I decided to dig deeper to these concepts after my method failed to pass some value back to the main() method, twice...
Ok, start from the Method and Function.
Thanks to Stacks Overflow
A function is a piece of code that is called by name. It can be passed data to operate on and can optionally return data.
A method is a piece of code that is called by name that is associated with an object.
A method is implicitly passed for the object for which it was called. It is able to operate on data that is contained within the class.
Moreover, in C++, methods are called member functions. Languages like Java only have methods. Thus, functions would be analogous to static methods.
A method is able to operate on the private instance data declared as part of the class.
Class, Reference and Object
A class provides the blueprint for objects, an object is created from class.
For example, Point originOne = new Point(1, 2)
creates an object originOne of the Point class. Without instantiation, i.e., Point originOne, we only declare a reference with no object, and no memory is assigned.
"new" operator instantiates a class (creates an object) by allocating memory for a new object and returning a reference to that memory.
Initializing an object allows us to assign values to the variables of the object through constructors.
badSwap()
I wrote a swap() method the other day only to find out it didn't work. Today when I tried to pass a variable to another method, it didn't pass the correct value back to the main() method either. Thus I decided to figure out what is really going on.
In a nutshell, Java manipulate objects by reference, and all object variables are references. However, Java doesn't pass method arguments by reference, it passes them by value.

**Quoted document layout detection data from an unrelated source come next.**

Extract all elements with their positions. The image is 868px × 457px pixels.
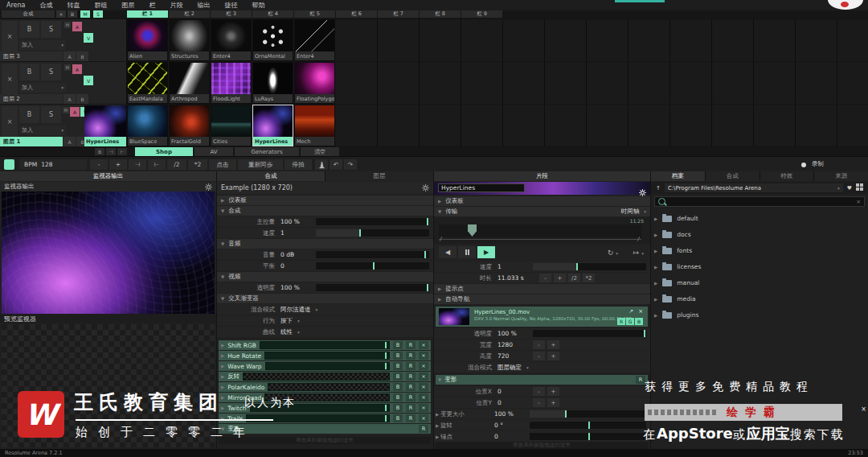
tab-sources[interactable]: 来源: [814, 171, 868, 181]
height-increase-button[interactable]: +: [547, 352, 559, 360]
clip-cell[interactable]: OrnaMental: [252, 19, 293, 61]
clip-name-input[interactable]: [438, 183, 525, 192]
effect-bypass-button[interactable]: B: [393, 373, 403, 381]
undo-icon[interactable]: ↶: [330, 159, 342, 170]
effect-reset-button[interactable]: R: [406, 414, 416, 422]
search-bar[interactable]: ×: [654, 196, 865, 207]
tab-monitor-output[interactable]: 监视器输出: [0, 171, 216, 181]
bpm-half-button[interactable]: /2: [167, 159, 186, 170]
clip-cell[interactable]: Mech: [294, 105, 335, 146]
bpm-double-button[interactable]: *2: [188, 159, 207, 170]
search-clear-icon[interactable]: ×: [856, 199, 861, 205]
folder-row-media[interactable]: ▶media: [654, 294, 815, 304]
master-slider[interactable]: [316, 218, 429, 225]
composition-x-button[interactable]: ×: [56, 10, 66, 18]
scale-slider[interactable]: [530, 410, 646, 418]
effect-bypass-button[interactable]: B: [393, 393, 403, 401]
close-icon[interactable]: ×: [638, 308, 643, 315]
clip-cell[interactable]: Enter4: [211, 19, 252, 61]
layer-solo-button[interactable]: S: [41, 21, 61, 38]
effect-bypass-button[interactable]: B: [393, 383, 403, 391]
deck-tab-empty[interactable]: 清空: [301, 147, 339, 156]
menu-shortcuts[interactable]: 捷径: [224, 1, 237, 10]
menu-deck[interactable]: 转盘: [67, 1, 80, 10]
layer-x-button[interactable]: ×: [2, 64, 18, 94]
menu-arena[interactable]: Arena: [6, 2, 25, 9]
pause-button[interactable]: [458, 246, 476, 258]
layer-join-dropdown[interactable]: 加入▾: [19, 40, 66, 50]
deck-prev-icon[interactable]: ⊣: [106, 148, 116, 155]
effect-remove-button[interactable]: ×: [419, 352, 428, 360]
speed-slider[interactable]: [316, 229, 429, 237]
effect-bypass-button[interactable]: B: [393, 404, 403, 412]
effect-reset-button[interactable]: R: [406, 383, 416, 391]
clip-file-strip[interactable]: HyperLines_00.mov DXV 3.0 Normal Quality…: [436, 307, 648, 327]
menu-help[interactable]: 帮助: [252, 1, 264, 10]
composition-active-indicator[interactable]: [4, 159, 14, 170]
effect-remove-button[interactable]: ×: [419, 383, 428, 391]
effect-remove-button[interactable]: ×: [419, 362, 428, 370]
layer-x-button[interactable]: ×: [2, 106, 18, 137]
tab-effects[interactable]: 特效: [760, 171, 814, 181]
layer-solo-button[interactable]: S: [41, 106, 61, 123]
effect-row-wave-warp[interactable]: ▶ Wave Warp B R ×: [219, 361, 431, 371]
column-header-3[interactable]: 栏 3: [211, 10, 252, 18]
play-button[interactable]: ▶: [477, 246, 495, 258]
section-transform[interactable]: ▼ 变形 R: [436, 375, 648, 385]
section-composition[interactable]: ▼合成: [217, 206, 433, 216]
composition-bypass-button[interactable]: B: [68, 10, 77, 18]
param-value[interactable]: 1280: [497, 341, 533, 348]
layer-bypass-button[interactable]: B: [19, 21, 39, 38]
deck-tab-shop[interactable]: Shop: [135, 147, 193, 156]
opacity-slider[interactable]: [316, 284, 429, 291]
folder-row-plugins[interactable]: ▶plugins: [654, 310, 815, 320]
expand-icon[interactable]: ↗: [628, 308, 633, 315]
deck-b-button[interactable]: B: [95, 148, 104, 155]
redo-icon[interactable]: ↷: [344, 159, 357, 170]
empty-clip-cells[interactable]: [336, 105, 868, 146]
menu-composition[interactable]: 合成: [39, 1, 52, 10]
clip-blend-dropdown[interactable]: 图层确定▾: [497, 364, 529, 372]
bpm-display[interactable]: BPM 128: [19, 159, 87, 170]
bpm-increase-button[interactable]: +: [109, 159, 127, 170]
play-direction-icon[interactable]: ↦ ▾: [633, 249, 644, 257]
effect-opacity-slider[interactable]: [268, 383, 390, 391]
composition-cell[interactable]: 合成: [2, 10, 55, 18]
layer-name[interactable]: 图层 1: [0, 137, 63, 146]
column-header-7[interactable]: 栏 7: [378, 10, 419, 18]
beat-nudge-right-button[interactable]: ⊢: [148, 159, 166, 170]
clip-speed-slider[interactable]: [533, 263, 646, 270]
param-value[interactable]: 0 dB: [280, 251, 316, 258]
effect-remove-button[interactable]: ×: [419, 373, 428, 381]
behaviour-dropdown[interactable]: 按下▾: [280, 317, 300, 325]
curve-dropdown[interactable]: 线性▾: [280, 328, 300, 336]
duration-increase-button[interactable]: +: [554, 274, 566, 282]
effect-remove-button[interactable]: ×: [419, 414, 428, 422]
section-crossfader[interactable]: ▼交叉渐变器: [217, 294, 433, 303]
folder-row-manual[interactable]: ▶manual: [654, 278, 815, 288]
tab-layer[interactable]: 图层: [326, 171, 433, 181]
effect-row-shift-rgb[interactable]: ▶ Shift RGB B R ×: [219, 340, 431, 350]
v-toggle[interactable]: V: [84, 33, 93, 43]
composition-s-toggle[interactable]: S: [93, 10, 103, 18]
bpm-resync-button[interactable]: 重新同步: [238, 159, 283, 170]
column-header-4[interactable]: 栏 4: [252, 10, 293, 18]
crossfader-b-cell[interactable]: B: [76, 51, 88, 61]
effect-reset-button[interactable]: R: [406, 404, 416, 412]
empty-clip-cells[interactable]: [336, 19, 868, 61]
posx-increase-button[interactable]: +: [547, 387, 559, 396]
effect-reset-button[interactable]: R: [406, 393, 416, 401]
crossfader-a-cell[interactable]: A: [63, 51, 76, 61]
param-value[interactable]: 0: [494, 433, 530, 440]
section-dashboard[interactable]: ▶仪表板: [217, 196, 433, 205]
clip-cell-selected[interactable]: HyperLines: [252, 105, 293, 146]
crossfader-a-cell[interactable]: A: [63, 94, 76, 104]
effect-opacity-slider[interactable]: [265, 362, 390, 370]
column-header-9[interactable]: 栏 9: [461, 10, 502, 18]
param-value[interactable]: 1: [497, 263, 533, 270]
effect-row-hue-rotate[interactable]: ▶ Hue Rotate B R ×: [219, 351, 431, 360]
effect-opacity-slider[interactable]: [243, 373, 390, 381]
effect-reset-button[interactable]: R: [406, 352, 416, 360]
duration-double-button[interactable]: *2: [583, 274, 595, 282]
layer-join-dropdown[interactable]: 加入▾: [19, 126, 66, 135]
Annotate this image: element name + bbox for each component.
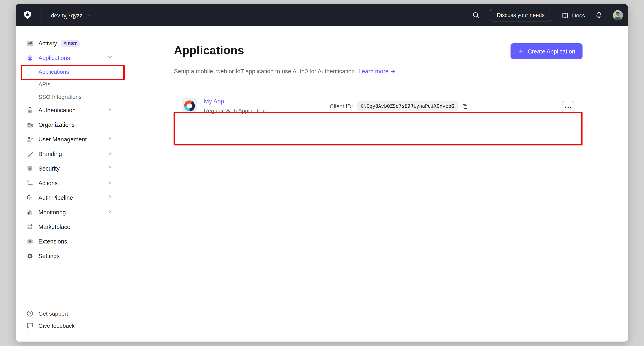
discuss-your-needs-button[interactable]: Discuss your needs <box>490 9 552 22</box>
page-title: Applications <box>174 42 244 59</box>
search-icon[interactable] <box>472 11 480 19</box>
sidebar-item-label: Marketplace <box>38 224 70 230</box>
sidebar-item-label: Extensions <box>38 238 67 245</box>
sidebar: Activity FIRST Applications Applicatio <box>16 26 123 341</box>
tenant-switcher[interactable]: dev-tyj7qyzz <box>51 12 91 19</box>
topbar-divider <box>40 10 40 20</box>
sidebar-subitem-applications[interactable]: Applications <box>16 65 122 78</box>
activity-chart-icon <box>26 40 34 47</box>
application-name-link[interactable]: My App <box>204 98 266 105</box>
subtitle-text: Setup a mobile, web or IoT application t… <box>174 68 356 75</box>
sidebar-item-label: Authentication <box>38 107 76 113</box>
plus-icon <box>518 48 524 54</box>
chevron-right-icon <box>107 180 113 187</box>
sidebar-item-actions[interactable]: Actions <box>16 176 122 191</box>
organization-building-icon <box>26 121 34 128</box>
application-type: Regular Web Application <box>204 107 266 114</box>
sidebar-item-label: Applications <box>38 55 70 61</box>
topbar: dev-tyj7qyzz Discuss your needs <box>16 4 628 26</box>
chevron-right-icon <box>107 150 113 158</box>
get-support-label: Get support <box>38 310 68 317</box>
first-badge: FIRST <box>61 40 80 47</box>
marketplace-grid-icon <box>26 223 34 231</box>
sidebar-subitem-sso-integrations[interactable]: SSO Integrations <box>16 90 122 103</box>
shield-check-icon <box>26 165 34 172</box>
pipeline-icon <box>26 194 34 201</box>
bar-chart-icon <box>26 209 34 216</box>
layers-icon <box>26 54 34 62</box>
sidebar-subitem-label: APIs <box>38 81 50 87</box>
sidebar-item-monitoring[interactable]: Monitoring <box>16 205 122 220</box>
tenant-name: dev-tyj7qyzz <box>51 12 82 19</box>
sidebar-subitem-apis[interactable]: APIs <box>16 78 122 90</box>
client-id-label: Client ID: <box>330 103 353 109</box>
sidebar-footer: ? Get support Give feedback <box>16 307 122 332</box>
chevron-right-icon <box>107 165 113 172</box>
learn-more-link[interactable]: Learn more <box>358 68 396 75</box>
get-support-link[interactable]: ? Get support <box>16 307 122 320</box>
gear-icon <box>26 252 34 260</box>
create-application-label: Create Application <box>528 48 575 55</box>
application-logo <box>182 98 197 113</box>
chevron-down-icon <box>107 54 113 62</box>
sidebar-item-settings[interactable]: Settings <box>16 249 122 263</box>
lock-icon <box>26 107 34 114</box>
app-window: dev-tyj7qyzz Discuss your needs <box>16 4 628 341</box>
application-logo-donut <box>184 100 195 111</box>
sidebar-item-label: Auth Pipeline <box>38 195 73 201</box>
chevron-right-icon <box>107 194 113 201</box>
chevron-down-icon <box>86 13 91 18</box>
speech-bubble-icon <box>26 322 34 329</box>
sidebar-item-organizations[interactable]: Organizations <box>16 117 122 132</box>
help-icon: ? <box>26 310 34 317</box>
copy-icon[interactable] <box>462 103 468 110</box>
bell-icon[interactable] <box>595 11 603 19</box>
sidebar-item-label: Monitoring <box>38 209 66 216</box>
sidebar-item-label: Branding <box>38 151 62 157</box>
sidebar-item-authentication[interactable]: Authentication <box>16 103 122 117</box>
sidebar-item-label: Security <box>38 165 60 172</box>
screen: dev-tyj7qyzz Discuss your needs <box>0 0 644 346</box>
application-row[interactable]: My App Regular Web Application Client ID… <box>174 89 582 123</box>
sidebar-item-auth-pipeline[interactable]: Auth Pipeline <box>16 191 122 205</box>
page-subtitle: Setup a mobile, web or IoT application t… <box>174 68 582 75</box>
auth0-logo-icon <box>23 10 32 20</box>
svg-text:?: ? <box>29 312 31 316</box>
sidebar-item-label: Actions <box>38 180 58 186</box>
user-gear-icon <box>26 136 34 143</box>
learn-more-label: Learn more <box>358 68 388 75</box>
client-id-group: Client ID: CtCqy3AvbQZSo7sE9RiynaPuiXOxv… <box>330 101 468 111</box>
sidebar-item-label: Organizations <box>38 121 75 128</box>
give-feedback-link[interactable]: Give feedback <box>16 320 122 332</box>
sidebar-item-applications[interactable]: Applications <box>16 51 122 65</box>
chevron-right-icon <box>107 136 113 143</box>
row-menu-button[interactable] <box>562 101 574 113</box>
sidebar-item-branding[interactable]: Branding <box>16 147 122 161</box>
sidebar-item-extensions[interactable]: Extensions <box>16 234 122 249</box>
flow-icon <box>26 180 34 187</box>
sidebar-item-activity[interactable]: Activity FIRST <box>16 36 122 51</box>
create-application-button[interactable]: Create Application <box>511 43 582 59</box>
chevron-right-icon <box>107 107 113 114</box>
main-area: Applications Create Application Setup a … <box>123 26 628 341</box>
sidebar-item-user-management[interactable]: User Management <box>16 132 122 147</box>
book-icon <box>562 12 569 19</box>
give-feedback-label: Give feedback <box>38 322 75 329</box>
chevron-right-icon <box>107 209 113 216</box>
docs-link[interactable]: Docs <box>562 12 585 19</box>
sidebar-item-label: User Management <box>38 136 87 143</box>
sidebar-subitem-label: Applications <box>38 68 69 75</box>
sidebar-item-label: Activity <box>38 40 57 47</box>
paintbrush-icon <box>26 150 34 158</box>
arrow-right-icon <box>390 68 396 74</box>
user-avatar[interactable] <box>613 10 623 20</box>
sidebar-item-security[interactable]: Security <box>16 161 122 176</box>
sidebar-subitem-label: SSO Integrations <box>38 93 82 100</box>
chip-icon <box>26 238 34 245</box>
sidebar-item-label: Settings <box>38 253 60 259</box>
sidebar-item-marketplace[interactable]: Marketplace <box>16 220 122 234</box>
docs-label: Docs <box>572 12 585 19</box>
client-id-value: CtCqy3AvbQZSo7sE9RiynaPuiXOxvebG <box>357 101 458 111</box>
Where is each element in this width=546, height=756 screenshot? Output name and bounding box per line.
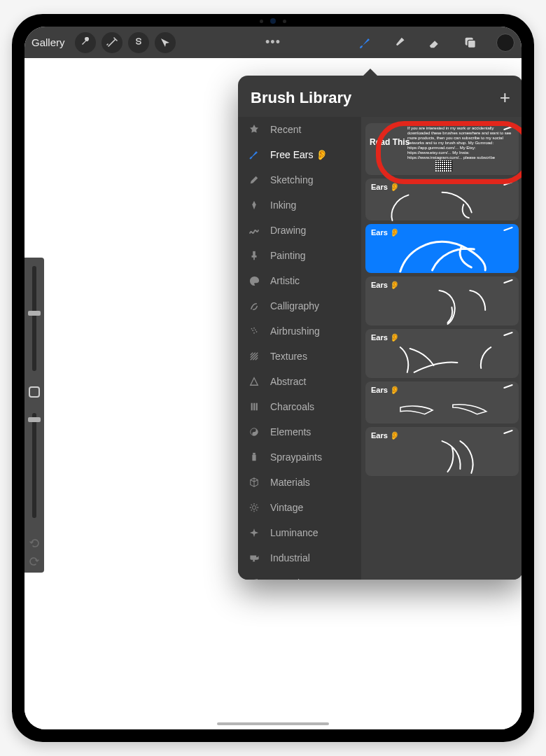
- category-label: Airbrushing: [270, 326, 320, 337]
- eraser-tool-icon[interactable]: [426, 34, 444, 52]
- category-list: RecentFree Ears 👂SketchingInkingDrawingP…: [238, 117, 361, 580]
- sparkle-icon: [248, 526, 260, 539]
- category-item-anvil[interactable]: Industrial: [238, 545, 361, 570]
- cube-icon: [248, 476, 260, 489]
- category-item-yinyang[interactable]: Elements: [238, 419, 361, 444]
- move-arrow-icon[interactable]: [155, 32, 176, 53]
- svg-rect-11: [256, 403, 258, 411]
- svg-rect-10: [253, 403, 255, 411]
- more-ellipsis-icon[interactable]: •••: [265, 35, 281, 50]
- spray-icon: [248, 325, 260, 337]
- screen: Gallery •••: [24, 27, 522, 729]
- star-icon: [248, 123, 260, 136]
- category-label: Calligraphy: [270, 300, 319, 312]
- paintbrush-icon: [248, 249, 260, 262]
- brush-size-slider[interactable]: [32, 266, 36, 371]
- brush-tool-icon[interactable]: [356, 34, 374, 52]
- category-label: Artistic: [270, 275, 300, 286]
- camera-bar: [260, 18, 286, 24]
- brush-icon: [248, 148, 260, 161]
- brush-preview: [365, 234, 519, 274]
- category-label: Spraypaints: [270, 451, 322, 463]
- gallery-button[interactable]: Gallery: [31, 36, 65, 48]
- category-label: Industrial: [270, 552, 310, 564]
- category-label: Recent: [270, 124, 301, 135]
- nib-icon: [248, 199, 260, 211]
- category-label: Organic: [270, 578, 304, 580]
- calli-icon: [248, 300, 260, 312]
- category-label: Materials: [270, 477, 310, 488]
- category-item-can[interactable]: Spraypaints: [238, 444, 361, 470]
- brush-opacity-slider[interactable]: [32, 413, 36, 518]
- svg-rect-9: [251, 403, 253, 411]
- brush-item-ear2[interactable]: Ears 👂: [365, 224, 519, 273]
- category-item-calli[interactable]: Calligraphy: [238, 293, 361, 318]
- category-label: Painting: [270, 250, 306, 261]
- brush-item-read[interactable]: Read ThisIf you are interested in my wor…: [365, 123, 519, 175]
- category-label: Luminance: [270, 527, 318, 538]
- hatch-icon: [248, 350, 260, 363]
- yinyang-icon: [248, 426, 260, 438]
- squiggle-icon: [248, 224, 260, 237]
- top-toolbar: Gallery •••: [24, 27, 522, 58]
- category-item-squiggle[interactable]: Drawing: [238, 218, 361, 243]
- brush-item-ear5[interactable]: Ears 👂: [365, 382, 519, 424]
- category-item-leaf[interactable]: Organic: [238, 570, 361, 580]
- svg-rect-14: [253, 453, 255, 455]
- layers-icon[interactable]: [461, 34, 479, 52]
- brush-preview: [365, 339, 519, 379]
- svg-point-3: [251, 328, 253, 330]
- side-slider-panel: [24, 258, 44, 573]
- category-label: Vintage: [270, 502, 303, 513]
- smudge-tool-icon[interactable]: [391, 34, 410, 52]
- brush-item-ear4[interactable]: Ears 👂: [365, 329, 519, 378]
- brush-preview: [365, 286, 519, 327]
- svg-point-8: [253, 332, 255, 334]
- brush-library-popover: Brush Library + RecentFree Ears 👂Sketchi…: [238, 76, 522, 580]
- popover-title: Brush Library: [251, 89, 351, 107]
- category-item-triangle[interactable]: Abstract: [238, 369, 361, 394]
- category-item-palette[interactable]: Artistic: [238, 268, 361, 293]
- category-item-paintbrush[interactable]: Painting: [238, 243, 361, 268]
- category-item-sparkle[interactable]: Luminance: [238, 520, 361, 545]
- category-label: Drawing: [270, 225, 306, 236]
- selection-s-icon[interactable]: [128, 32, 149, 53]
- category-item-spray[interactable]: Airbrushing: [238, 318, 361, 344]
- svg-rect-1: [468, 40, 475, 48]
- modify-button[interactable]: [29, 386, 40, 398]
- brush-preview: [365, 437, 519, 477]
- triangle-icon: [248, 375, 260, 388]
- add-brush-button[interactable]: +: [500, 87, 510, 108]
- category-item-star[interactable]: Recent: [238, 117, 361, 142]
- category-item-bars[interactable]: Charcoals: [238, 394, 361, 419]
- category-label: Free Ears 👂: [270, 149, 328, 160]
- category-item-nib[interactable]: Inking: [238, 192, 361, 218]
- brush-item-ear1[interactable]: Ears 👂: [365, 178, 519, 220]
- leaf-icon: [248, 577, 260, 580]
- pencil-icon: [248, 174, 260, 186]
- svg-point-15: [252, 505, 255, 509]
- svg-point-5: [252, 330, 253, 331]
- brush-preview: [365, 391, 519, 425]
- settings-wrench-icon[interactable]: [75, 32, 96, 53]
- bars-icon: [248, 400, 260, 413]
- brush-item-ear3[interactable]: Ears 👂: [365, 276, 519, 326]
- svg-point-4: [253, 328, 255, 329]
- read-this-info: If you are interested in my work or acci…: [407, 126, 514, 160]
- category-item-cube[interactable]: Materials: [238, 470, 361, 495]
- redo-icon[interactable]: [29, 556, 40, 567]
- anvil-icon: [248, 552, 260, 564]
- category-item-hatch[interactable]: Textures: [238, 344, 361, 369]
- color-swatch[interactable]: [496, 34, 514, 52]
- adjustments-wand-icon[interactable]: [102, 32, 122, 53]
- brush-list: Read ThisIf you are interested in my wor…: [361, 117, 522, 580]
- brush-item-ear6[interactable]: Ears 👂: [365, 427, 519, 476]
- category-item-gear[interactable]: Vintage: [238, 495, 361, 520]
- undo-icon[interactable]: [29, 538, 40, 549]
- home-indicator: [217, 722, 329, 725]
- category-item-brush[interactable]: Free Ears 👂: [238, 142, 361, 167]
- category-label: Inking: [270, 200, 296, 211]
- category-label: Elements: [270, 426, 311, 438]
- category-item-pencil[interactable]: Sketching: [238, 167, 361, 192]
- svg-point-7: [256, 331, 258, 332]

When you pass an object to a method, Java passes the reference of the object by value, which means the reference passed to the method are actually copies of the original references.
Point ptn 1 = new Point(1, 2);
Point ptn 2 = new Point(3, 4);
badSwap(Point p1, Point p2)
{
Point tmp = p1;
p1 = p2;
p2 = tmp;
}
When ptn1 and ptn2 are passed to to badSwap(Point p1, Point p2), two other references ptn1_copy, ptn2_copy are actually passed. badSwap(Point p1, Point p2) swaps ptn1_copy and ptn2_copy. But when returns to the main() method, the original ptn1 and ptn2 are not swapped.
Thus, we cannot write a swap() function unless actual objects (e.g., with an array) are passed to the function.